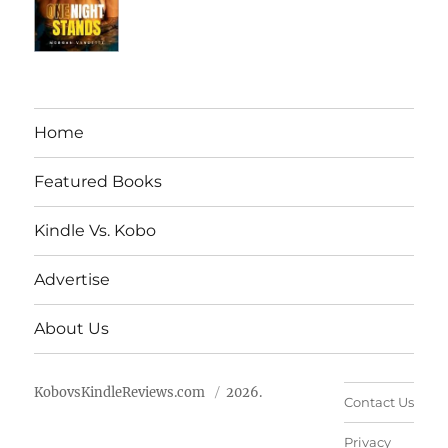
Home
Featured Books
Kindle Vs. Kobo
Advertise
About Us
KobovsKindleReviews.com
2026.
Contact Us
Privacy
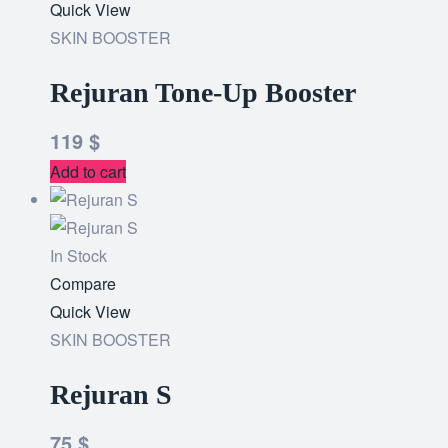
to
Quick View
wishlist
SKIN BOOSTER
Rejuran Tone-Up Booster
119
$
Add to cart
In Stock
Add
Compare
to
Quick View
wishlist
SKIN BOOSTER
Rejuran S
75
$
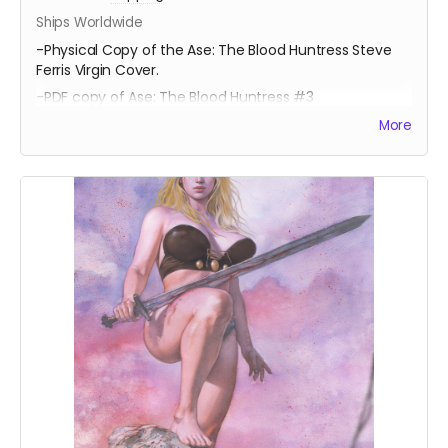
Ships Worldwide
-Physical Copy of the Ase: The Blood Huntress Steve
Ferris Virgin Cover.
-PDF copy of Ase: The Blood Huntress #3
More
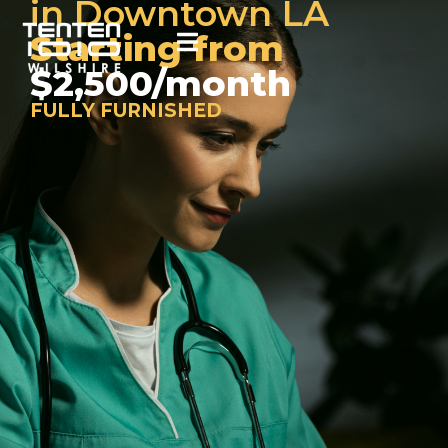
in Downtown LA
Starting from
$2,500/month
FULLY FURNISHED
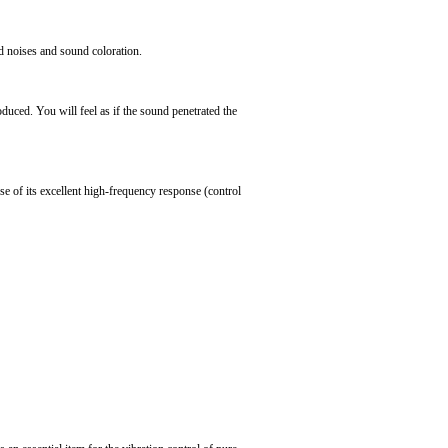
d noises and sound coloration.
oduced. You will feel as if the sound penetrated the
se of its excellent high-frequency response (control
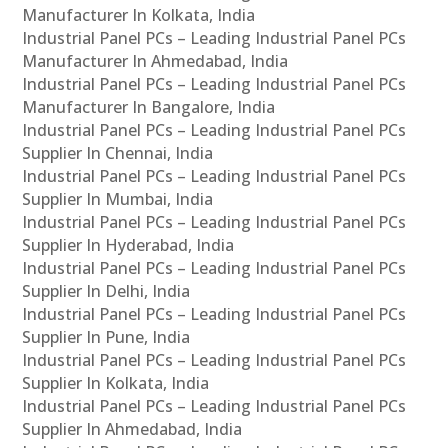
Manufacturer In Kolkata, India
Industrial Panel PCs – Leading Industrial Panel PCs
Manufacturer In Ahmedabad, India
Industrial Panel PCs – Leading Industrial Panel PCs
Manufacturer In Bangalore, India
Industrial Panel PCs – Leading Industrial Panel PCs
Supplier In Chennai, India
Industrial Panel PCs – Leading Industrial Panel PCs
Supplier In Mumbai, India
Industrial Panel PCs – Leading Industrial Panel PCs
Supplier In Hyderabad, India
Industrial Panel PCs – Leading Industrial Panel PCs
Supplier In Delhi, India
Industrial Panel PCs – Leading Industrial Panel PCs
Supplier In Pune, India
Industrial Panel PCs – Leading Industrial Panel PCs
Supplier In Kolkata, India
Industrial Panel PCs – Leading Industrial Panel PCs
Supplier In Ahmedabad, India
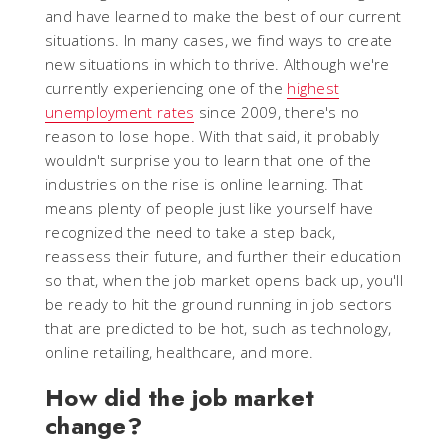
and have learned to make the best of our current
situations. In many cases, we find ways to create
new situations in which to thrive. Although we're
currently experiencing one of the
highest
unemployment rates
since 2009, there's no
reason to lose hope. With that said, it probably
wouldn't surprise you to learn that one of the
industries on the rise is online learning. That
means plenty of people just like yourself have
recognized the need to take a step back,
reassess their future, and further their education
so that, when the job market opens back up, you'll
be ready to hit the ground running in job sectors
that are predicted to be hot, such as technology,
online retailing, healthcare, and more.
How did the job market
change?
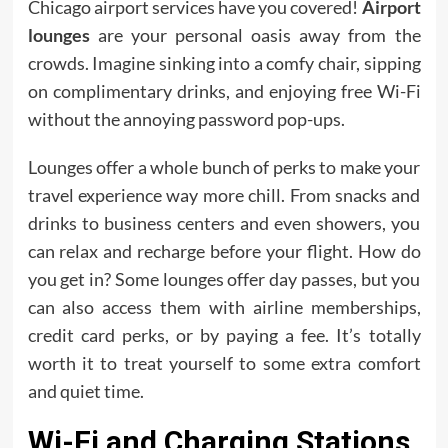
Chicago airport services have you covered!
Airport
lounges
are your personal oasis away from the
crowds. Imagine sinking into a comfy chair, sipping
on complimentary drinks, and enjoying free Wi-Fi
without the annoying password pop-ups.
Lounges offer a whole bunch of perks to make your
travel experience way more chill. From snacks and
drinks to business centers and even showers, you
can relax and recharge before your flight. How do
you get in? Some lounges offer day passes, but you
can also access them with airline memberships,
credit card perks, or by paying a fee. It’s totally
worth it to treat yourself to some extra comfort
and quiet time.
Wi-Fi and Charging Stations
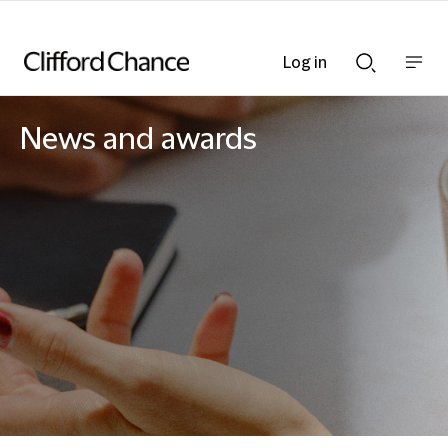
Log in
Show
Show
nav
Search
bar
bar
News and awards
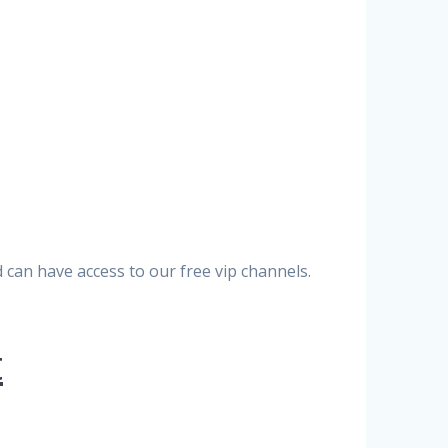
can have access to our free vip channels.
t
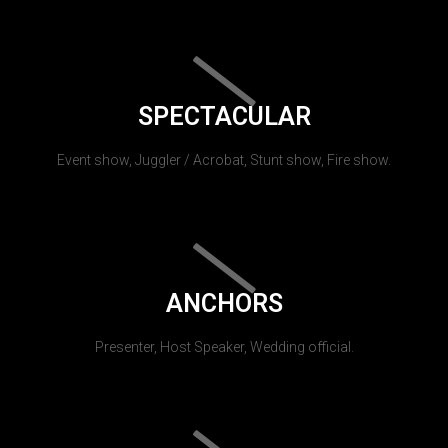
SPECTACULAR
Event show, Juggler / Acrobat, Stunt show, Fire show.
ANCHORS
Presenter, Host Speaker, Wedding official.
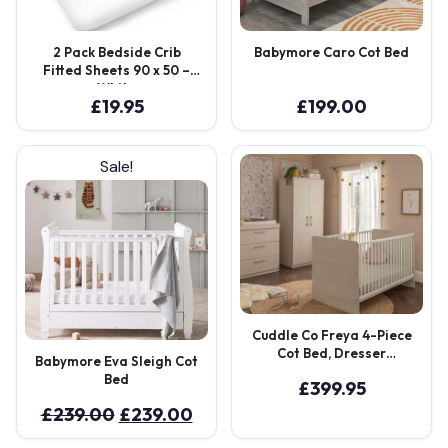
2 Pack Bedside Crib
Babymore Caro Cot Bed
Fitted Sheets 90 x 50 –
White
£
19.95
£
199.00
Sale!
Cuddle Co Freya 4-Piece
Cot Bed, Dresser
Babymore Eva Sleigh Cot
Changer, Wardrobe & Eco
Bed
£
399.95
Fibre Mattress – Coastal
White
Original
Current
£
239.00
£
239.00
price
price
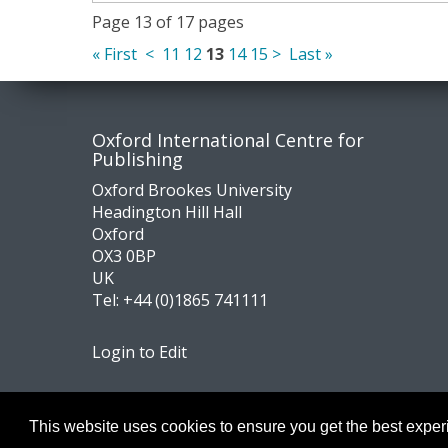
Page 13 of 17 pages
« First
<
11
12
13
14
15
>
Last »
Contact
Socia
Oxford International Centre for
Publishing
us
medi
Oxford Brookes University
Headington Hill Hall
Oxford
OX3 0BP
UK
Tel:
+44 (0)1865 741111
Login to Edit
Footer
Navigation
This website uses cookies to ensure you get the best expe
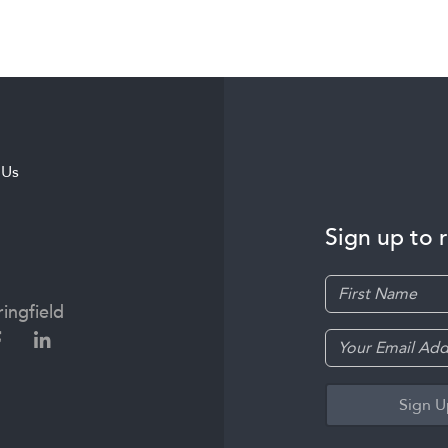
 Us
Sign up to 
ingfield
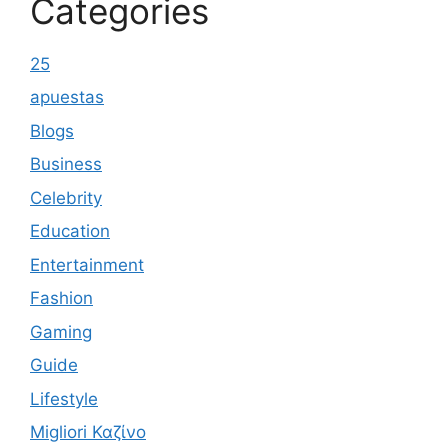
Categories
25
apuestas
Blogs
Business
Celebrity
Education
Entertainment
Fashion
Gaming
Guide
Lifestyle
Migliori Καζίνο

### Required work
Retype the records above exactly, and keep any picture out of what you write.

### Response to the exercise
Home
Featured Books
Kindle Vs. Kobo
Advertise
About Us
KobovsKindleReviews.com
2026.
Contact Us
Privacy
to
Quick View
wishlist
SKIN BOOSTER
Rejuran Tone-Up Booster
119
$
Add to cart
In Stock
Add
Compare
to
Quick View
wishlist
SKIN BOOSTER
Rejuran S
75
$
Ships Worldwide
-Physical Copy of the Ase: The Blood Huntress Steve
Ferris Virgin Cover.
-PDF copy of Ase: The Blood Huntress #3
More
in Downtown LA
Starting from
$2,500/month
FULLY FURNISHED
d noises and sound coloration.
oduced. You will feel as if the sound penetrated the
se of its excellent high-frequency response (control
Manufacturer In Kolkata, India
Industrial Panel PCs – Leading Industrial Panel PCs
Manufacturer In Ahmedabad, India
Industrial Panel PCs – Leading Industrial Panel PCs
Manufacturer In Bangalore, India
Industrial Panel PCs – Leading Industrial Panel PCs
Supplier In Chennai, India
Industrial Panel PCs – Leading Industrial Panel PCs
Supplier In Mumbai, India
Industrial Panel PCs – Leading Industrial Panel PCs
Supplier In Hyderabad, India
Industrial Panel PCs – Leading Industrial Panel PCs
Supplier In Delhi, India
Industrial Panel PCs – Leading Industrial Panel PCs
Supplier In Pune, India
Industrial Panel PCs – Leading Industrial Panel PCs
Supplier In Kolkata, India
Industrial Panel PCs – Leading Industrial Panel PCs
Supplier In Ahmedabad, India
and have learned to make the best of our current
situations. In many cases, we find ways to create
new situations in which to thrive. Although we're
currently experiencing one of the
highest
unemployment rates
since 2009, there's no
reason to lose hope. With that said, it probably
wouldn't surprise you to learn that one of the
industries on the rise is online learning. That
means plenty of people just like yourself have
recognized the need to take a step back,
reassess their future, and further their education
so that, when the job market opens back up, you'll
be ready to hit the ground running in job sectors
that are predicted to be hot, such as technology,
online retailing, healthcare, and more.
How did the job market
change?
Chicago airport services have you covered!
Airport
lounges
are your personal oasis away from the
crowds. Imagine sinking into a comfy chair, sipping
on complimentary drinks, and enjoying free Wi-Fi
without the annoying password pop-ups.
Lounges offer a whole bunch of perks to make your
travel experience way more chill. From snacks and
drinks to business centers and even showers, you
can relax and recharge before your flight. How do
you get in? Some lounges offer day passes, but you
can also access them with airline memberships,
credit card perks, or by paying a fee. It’s totally
worth it to treat yourself to some extra comfort
and quiet time.
Wi-Fi and Charging Stations
Log in
Show
Show
nav
Search
bar
bar
News and awards
can have access to our free vip channels.
t
SPECTACULAR
Event show, Juggler / Acrobat, Stunt show, Fire show.
ANCHORS
Presenter, Host Speaker, Wedding official.
2 Pack Bedside Crib
Babymore Caro Cot Bed
Fitted Sheets 90 x 50 –
White
£
19.95
£
199.00
Sale!
Cuddle Co Freya 4-Piece
Cot Bed, Dresser
Babymore Eva Sleigh Cot
Changer, Wardrobe & Eco
Bed
£
399.95
Fibre Mattress – Coastal
White
Original
Current
£
239.00
£
239.00
price
price
Page 13 of 17 pages
« First
<
11
12
13
14
15
>
Last »
Contact
Socia
Oxford International Centre for
Publishing
us
medi
Oxford Brookes University
Headington Hill Hall
Oxford
OX3 0BP
UK
Tel:
+44 (0)1865 741111
Login to Edit
Footer
Navigation
This website uses cookies to ensure you get the best expe
 Us
Sign up to 
ingfield
Categories
25
apuestas
Blogs
Business
Celebrity
Education
Entertainment
Fashion
Gaming
Guide
Lifestyle
Migliori Καζίνο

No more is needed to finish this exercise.